Extracted page text data:

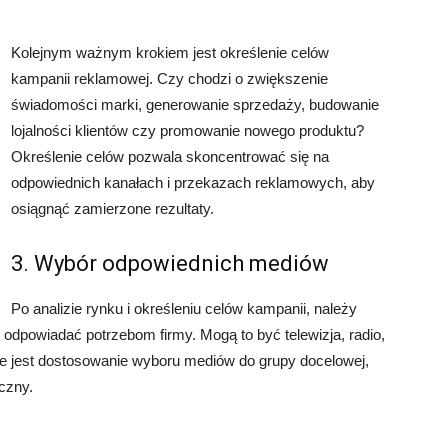
Kolejnym ważnym krokiem jest określenie celów
kampanii reklamowej. Czy chodzi o zwiększenie
świadomości marki, generowanie sprzedaży, budowanie
lojalności klientów czy promowanie nowego produktu?
Określenie celów pozwala skoncentrować się na
odpowiednich kanałach i przekazach reklamowych, aby
osiągnąć zamierzone rezultaty.
3. Wybór odpowiednich mediów
Po analizie rynku i określeniu celów kampanii, należy
 odpowiadać potrzebom firmy. Mogą to być telewizja, radio,
żne jest dostosowanie wyboru mediów do grupy docelowej,
czny.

DIRECTIONS FOR THIS TASK: With the pictures set aside, please write out all of the records above exactly.

EXERCISE RESPONSE:
Kolejnym ważnym krokiem jest określenie celów
kampanii reklamowej. Czy chodzi o zwiększenie
świadomości marki, generowanie sprzedaży, budowanie
lojalności klientów czy promowanie nowego produktu?
Określenie celów pozwala skoncentrować się na
odpowiednich kanałach i przekazach reklamowych, aby
osiągnąć zamierzone rezultaty.
3. Wybór odpowiednich mediów
Po analizie rynku i określeniu celów kampanii, należy
 odpowiadać potrzebom firmy. Mogą to być telewizja, radio,
żne jest dostosowanie wyboru mediów do grupy docelowej,
czny.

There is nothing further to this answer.